For one-off conversions, the web tool is the path of least resistance. For ongoing workflows or batch needs, install Pandoc and bookmark the one-liner above. For tooling, Mammoth.js. Word's native export and copy-paste are last-resort options when nothing else is available — and they will cost you cleanup time on the other side. The combination of MDisBetter for casual one-offs and Pandoc for serious work covers virtually every Word-to-Markdown need without paying anyone, and gives you a fallback when one tool struggles on a specific document.

Frequently asked questions

Does Pandoc preserve Word footnotes and citations?

Yes — Pandoc has the best footnote and citation handling of any Word converter. Footnotes convert to GFM footnote syntax ([^1]). For citations, Pandoc reads Word's bibliography fields and can output to BibTeX or CSL JSON with the right flags. Mammoth.js drops footnote markers but extracts the text; the web tool preserves footnotes as Markdown footnotes.

Can I convert .doc (old Word format) to Markdown?
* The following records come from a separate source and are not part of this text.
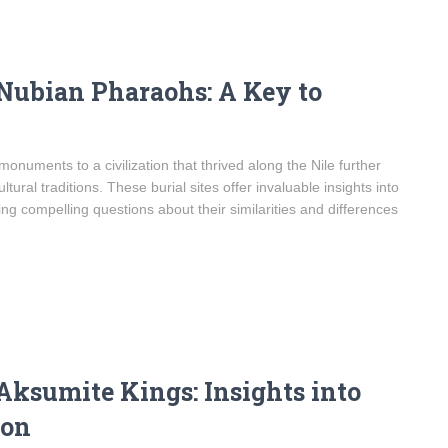
 Nubian Pharaohs: A Key to
uments to a civilization that thrived along the Nile further
ultural traditions. These burial sites offer invaluable insights into
sing compelling questions about their similarities and differences
Aksumite Kings: Insights into
ion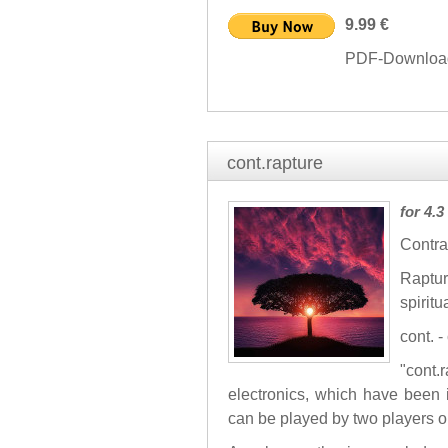
9.99 €
PDF-Download 
cont.rapture
for 4.
Contra
Raptu
spiritu
cont. 
"cont
electronics, which have been
can be played by two players o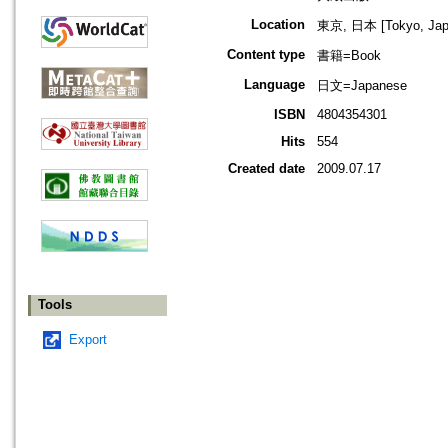
Location
東京, 日本 [Tokyo, Jap
Content type
書籍=Book
Language
日文=Japanese
ISBN
4804354301
Hits
554
Created date
2009.07.17
Tools
Export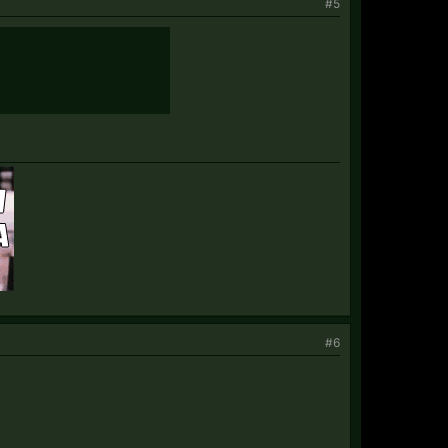
#5
#6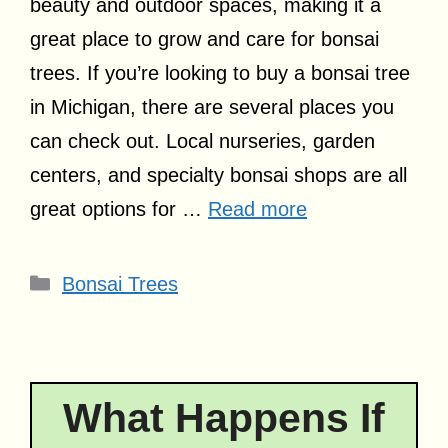
beauty and outdoor spaces, making it a
great place to grow and care for bonsai
trees. If you’re looking to buy a bonsai tree
in Michigan, there are several places you
can check out. Local nurseries, garden
centers, and specialty bonsai shops are all
great options for …
Read more
Categories
Bonsai Trees
What Happens If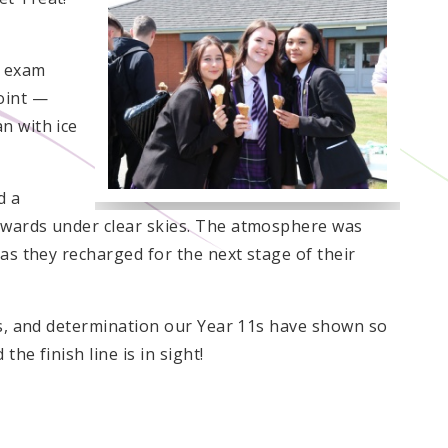
r exam
oint —
n with ice
d a
ewards under clear skies. The atmosphere was
 as they recharged for the next stage of their
cus, and determination our Year 11s have shown so
the finish line is in sight!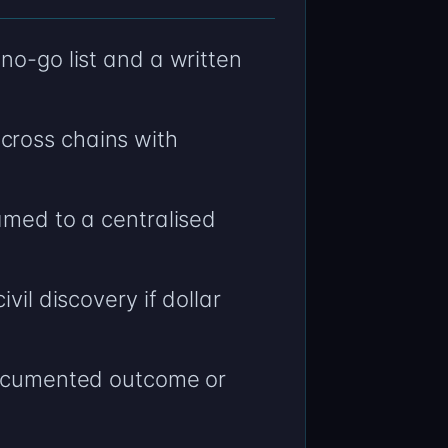
no-go list and a written
cross chains with
amed to a centralised
vil discovery if dollar
 documented outcome or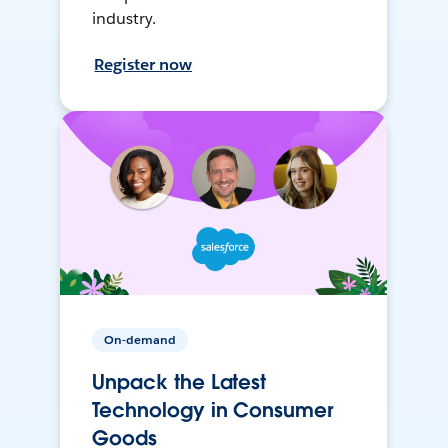
industry.
Register now
On-demand
Unpack the Latest
Technology in Consumer
Goods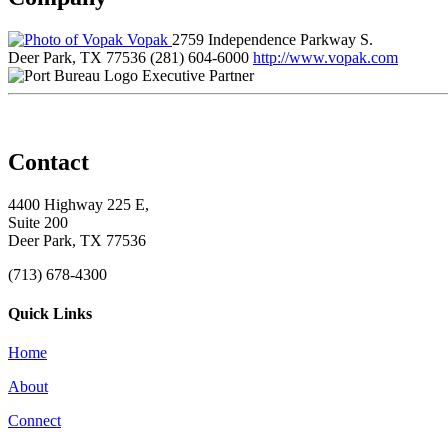
Vopak
2759 Independence Parkway S.
Deer Park, TX 77536
(281) 604-6000
http://www.vopak.com
Executive Partner
Contact
4400 Highway 225 E,
Suite 200
Deer Park, TX 77536
(713) 678-4300
Quick Links
Home
About
Connect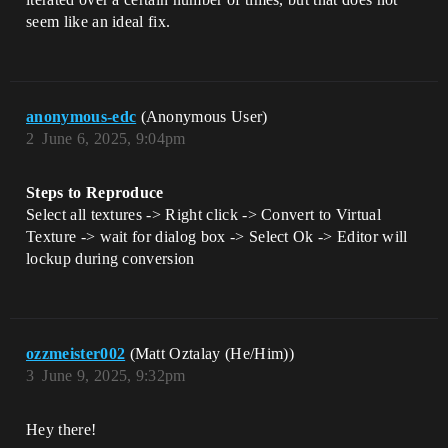
seem like an ideal fix.
anonymous-edc
(Anonymous User)
2
June 6, 2025, 9:04pm
Steps to Reproduce
Select all textures -> Right click -> Convert to Virtual
Texture -> wait for dialog box -> Select Ok -> Editor will
lockup during conversion
ozzmeister002
(Matt Oztalay (He/Him))
3
June 9, 2025, 9:32pm
Hey there!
Not directly with most tools — they expect .docx (the modern XML-based format). To handle .doc files, open them in Word or LibreOffice and re-save as .docx, then run the .docx through Pandoc or the web tool. LibreOffice can also do this from the command line: soffice --headless --convert-to docx old.doc.

Will the converted Markdown work with Hugo/Jekyll/Astro static site generators?

Yes — the output is standard GitHub-Flavored Markdown, which all major static site generators accept. You may want to add YAML frontmatter at the top (title, date, slug) for the SSG to pick it up correctly. A simple shell script can prepend frontmatter to every converted file in seconds.